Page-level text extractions

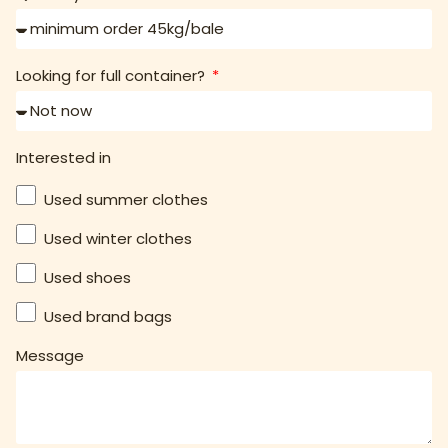
Looking for full container?
Interested in
Used summer clothes
Used winter clothes
Used shoes
Used brand bags
Message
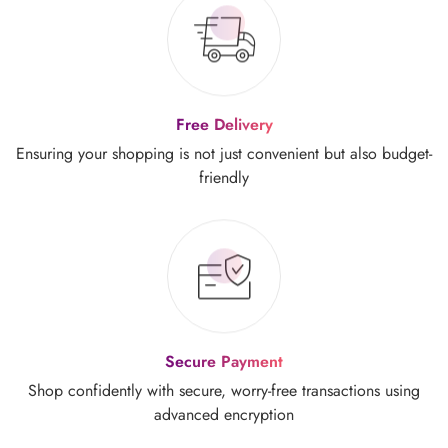
Free Delivery
Ensuring your shopping is not just
convenient but also budget-
friendly
Secure Payment
Shop confidently with secure, worry-free
transactions using
advanced encryption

→ **Task brief**:
Retype each entry precisely. Skip images entirely.

→ **Solution for this exercise**:
Looking for full container?
Interested in
Used summer clothes
Used winter clothes
Used shoes
Used brand bags
Message
Free Delivery
Ensuring your shopping is not just
convenient but also budget-
friendly
Secure Payment
Shop confidently with secure, worry-free
transactions using
advanced encryption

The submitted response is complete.